Mencintai dalam Ketidaksempurnaan

Mencintai dalam Ketidaksempurnaan

Mencintai dalam Ketidaksempurnaan

Setelah berkali-kali mengalami berbagai macam kegagalan dan patah hati dalam hubungan cinta, masih mampukah kita percaya akan adanya cinta sejati? Kenyataan saat ini adalah terlalu banyak orang yang menuntut kesempurnaan dalam cinta padahal tidak ada yang sempurna kecuali Tuhan. Kita hanyalah manusia biasa yang tidak luput dari dosa. Semakin kita menuntut kesempurnaan dari pasangan kita, maka semakin besar kemungkinan hubungan yang kita jalin dengan pasangan kita akan gagal dan berakhir. Kidung Agung mengisahkan kekuatan cinta gadis Sulam. Gadis Sulam lebih mencintai kekasihnya yang adalah seorang gembala dan tidak terpikat oleh raja kaya raya, yang ingin meminangnya. Kitab ini pun mencatat bahwa cinta sejati itu dikobarkan Allah sendiri pada pasangan yang diberkati-Nya (Kidung Agung 8:6).

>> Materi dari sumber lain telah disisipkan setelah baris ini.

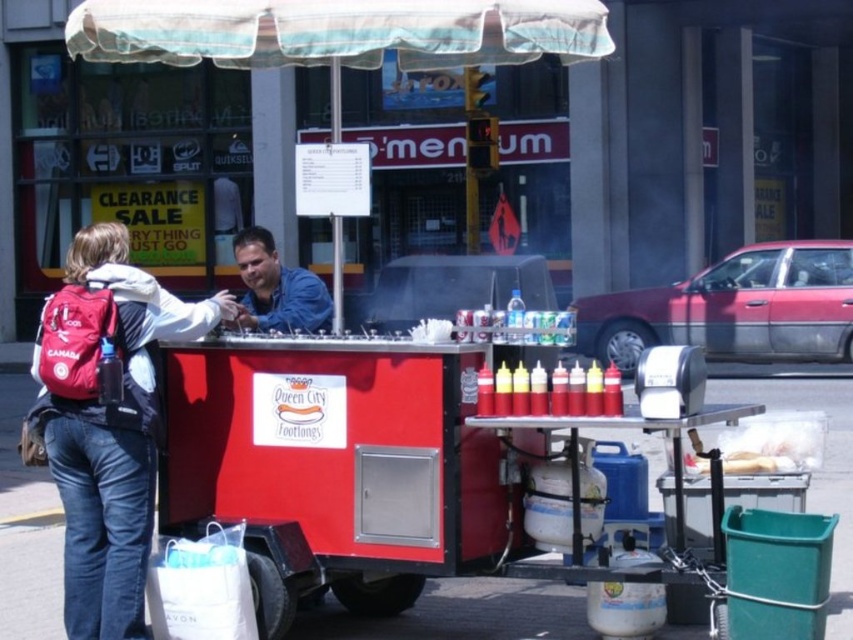 Between denim jacket at left and blue denim shirt at center, which one has less height?

Standing shorter between the two is denim jacket at left.

Does point (131, 458) come closer to viewer compared to point (260, 282)?

That is True.

The height and width of the screenshot is (640, 853). In order to click on denim jacket at left in this screenshot , I will do `click(105, 422)`. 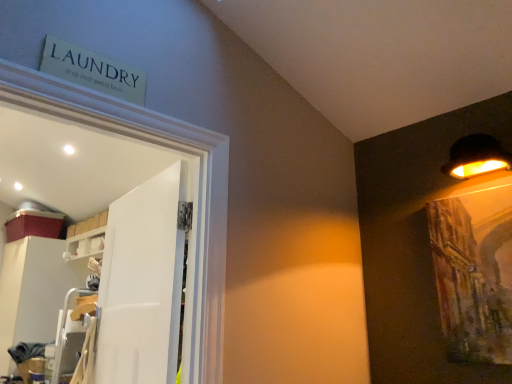 Question: From a real-world perspective, is white glossy shelf at upper left below black matte lampshade at upper right?

Choices:
 (A) yes
 (B) no

Answer: (B)

Question: Can you confirm if white glossy shelf at upper left is shorter than black matte lampshade at upper right?

Choices:
 (A) yes
 (B) no

Answer: (B)

Question: Can you confirm if white glossy shelf at upper left is smaller than black matte lampshade at upper right?

Choices:
 (A) yes
 (B) no

Answer: (B)

Question: Are white glossy shelf at upper left and black matte lampshade at upper right located far from each other?

Choices:
 (A) no
 (B) yes

Answer: (B)

Question: Are white glossy shelf at upper left and black matte lampshade at upper right making contact?

Choices:
 (A) no
 (B) yes

Answer: (A)

Question: Considering the positions of white matte door at center and white glossy cabinet at left in the image, is white matte door at center wider or thinner than white glossy cabinet at left?

Choices:
 (A) thin
 (B) wide

Answer: (A)

Question: Is white matte door at center taller or shorter than white glossy cabinet at left?

Choices:
 (A) short
 (B) tall

Answer: (A)

Question: From a real-world perspective, is white matte door at center above or below white glossy cabinet at left?

Choices:
 (A) above
 (B) below

Answer: (A)

Question: Is white matte door at center bigger or smaller than white glossy cabinet at left?

Choices:
 (A) big
 (B) small

Answer: (B)

Question: Considering the positions of white glossy cabinet at left and black matte lampshade at upper right in the image, is white glossy cabinet at left bigger or smaller than black matte lampshade at upper right?

Choices:
 (A) small
 (B) big

Answer: (B)

Question: From a real-world perspective, is white glossy cabinet at left above or below black matte lampshade at upper right?

Choices:
 (A) above
 (B) below

Answer: (B)

Question: Would you say white glossy cabinet at left is to the left or to the right of black matte lampshade at upper right in the picture?

Choices:
 (A) right
 (B) left

Answer: (B)

Question: Is white glossy cabinet at left in front of or behind black matte lampshade at upper right in the image?

Choices:
 (A) front
 (B) behind

Answer: (B)

Question: Based on their positions, is white glossy shelf at upper left located to the left or right of white glossy cabinet at left?

Choices:
 (A) left
 (B) right

Answer: (B)

Question: Do you think white glossy shelf at upper left is within white glossy cabinet at left, or outside of it?

Choices:
 (A) outside
 (B) inside

Answer: (A) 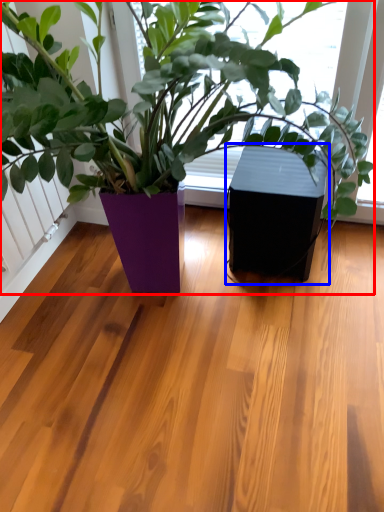 Question: Which of the following is the closest to the observer, houseplant (highlighted by a red box) or window box (highlighted by a blue box)?

Choices:
 (A) houseplant
 (B) window box

Answer: (A) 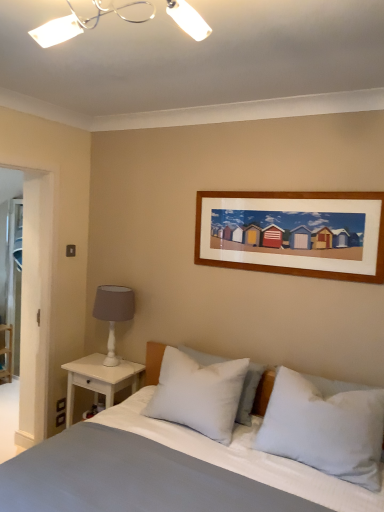 Question: Is white painted wood shelf at left thinner than white plastic light fixture at upper center?

Choices:
 (A) yes
 (B) no

Answer: (A)

Question: Does white painted wood shelf at left have a lesser height compared to white plastic light fixture at upper center?

Choices:
 (A) yes
 (B) no

Answer: (B)

Question: Is white painted wood shelf at left next to white plastic light fixture at upper center?

Choices:
 (A) yes
 (B) no

Answer: (B)

Question: Considering the relative sizes of white painted wood shelf at left and white plastic light fixture at upper center in the image provided, is white painted wood shelf at left taller than white plastic light fixture at upper center?

Choices:
 (A) yes
 (B) no

Answer: (A)

Question: Considering the relative sizes of white painted wood shelf at left and white plastic light fixture at upper center in the image provided, is white painted wood shelf at left wider than white plastic light fixture at upper center?

Choices:
 (A) no
 (B) yes

Answer: (A)

Question: Is the position of white painted wood shelf at left more distant than that of white plastic light fixture at upper center?

Choices:
 (A) no
 (B) yes

Answer: (B)

Question: Does white matte table lamp at left have a smaller size compared to white plastic light fixture at upper center?

Choices:
 (A) yes
 (B) no

Answer: (B)

Question: From a real-world perspective, is white matte table lamp at left physically above white plastic light fixture at upper center?

Choices:
 (A) yes
 (B) no

Answer: (B)

Question: Does white matte table lamp at left appear on the right side of white plastic light fixture at upper center?

Choices:
 (A) no
 (B) yes

Answer: (A)

Question: Is white matte table lamp at left not within white plastic light fixture at upper center?

Choices:
 (A) no
 (B) yes

Answer: (B)

Question: Is white matte table lamp at left far away from white plastic light fixture at upper center?

Choices:
 (A) yes
 (B) no

Answer: (A)

Question: Does white matte table lamp at left have a lesser width compared to white plastic light fixture at upper center?

Choices:
 (A) no
 (B) yes

Answer: (B)

Question: From a real-world perspective, is smooth cotton bed at center under white wood nightstand at left?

Alkisah seorang murid bertanya kepada gurunya, “Cinta itu apa?” lalu gurunya berkata, “Sebelum saya menjawab pertanyaanmu, saya ingin kamu pergi ke ladang gandum dan kembali dengan membawa gandum terbesar. Peraturannya adalah, saat kamu melewati tanaman-tanaman tersebut, kamu tidak bisa kembali untuk memilih.”Murid itu pergi ke ladang lalu ia melihat satu gandum besar di baris pertama tapi berpikir, “Mungkin masih ada gandum yang lebih besar di tempat lain,” lalu ia melihat gandum besar yang lain tetapi ia berpikir hal yang sama. Setelah ia selesai melihat-lihat dan mencari setengah dari ladang gandum, Ia menyadari bahwa gandum-gandum di baris berikutnya tidak sebesar gandum sebelumnya. Ia tahu bahwa ia telah melewatkan gandum yang paling besar dan menyesalinya jadi ia kembali kepada gurunya dengan tangan yang kosong. Gurunya berkata, “Ini adalah cinta. Jika kamu tetap terus mencari yang lebih baik, pada akhirnya kamu akan menyadari bahwa kamu tidak bisa kembali kepada orang tersebut. Lalu murid tersebut bertanya, “Lalu pernikahan itu apa?” gurunya berkata, “Pergilah ke ladang jagung dan pilihlah jagung terbesar dengan peraturan seperti tadi.” Murid tersebut pergi ke ladang jagung dan kali ini ia sangat berhati-hati memilih dan tidak mengulangi kesalahan sebelumnya. Ia memilih satu jagung berukuran sedang dan sangat puas dengan pilihannya. Gurunya berkata, “Kali ini kamu kembali membawa jagung yang terlihat baik. Kamu yakin dan percaya bahwa inilah yang terbaik yang telah kamu dapatkan. Itu adalah pernikahan.”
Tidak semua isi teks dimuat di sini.